The effects of these issues are not equally felt across the city. People from minority ethnic backgrounds experience worse housing conditions and greater housing insecurity and need than White Londoners. Black, Asian and minority ethnicity households in London’s private rented sector are significantly more likely to be in poverty after-housing-costs than White households. Londoners of Asian ethnicity are more likely to live in homes that fail to meet the Decent Homes Standard, while Black Londoners are more likely than people of other ethnicities to have damp problems in their homes. In 2017/18 more than two in three (68%) of statutory homeless households in London were from Black, Asian, mixed or ‘other’ ethnic groups.

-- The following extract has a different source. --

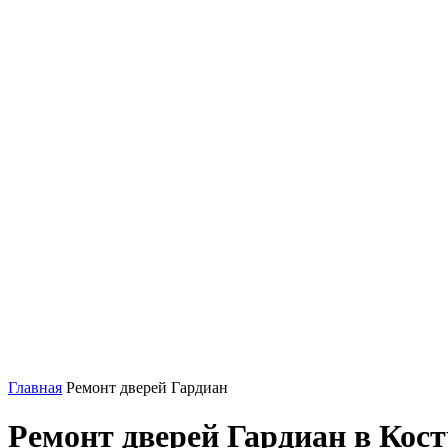
Главная
Ремонт дверей Гардиан
Ремонт дверей Гардиан в Кос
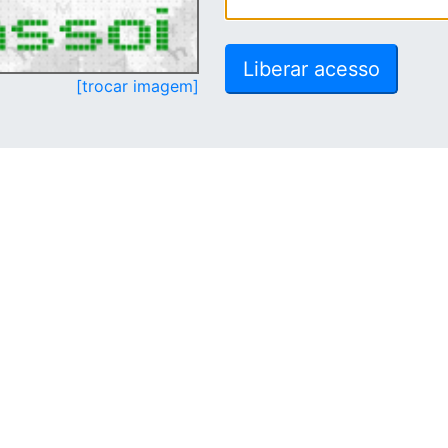
[trocar imagem]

These stark inequalities in access to quality, affordable and secure housing are unjust but critically avoidable. The IHE review highlights that there is already a wealth of evidence-based housing interventions across London, that can have clear and tangible benefits to health. These range from affordable housing, selective licensing and enforcement, to supported accommodation, debt advice, and multi-agency working to prevent homelessness. The new Integrated Care Systems (ICSs) which bring together health and local authorities in five areas across London offer a significant opportunity to work more closely on this.

Supporting the GLA in delivering on these, and demonstrating the health impact, will form my work programme in the new GLA Group public health unit. After all, a good quality, secure and affordable home is the foundation that everybody needs to lead a healthy life.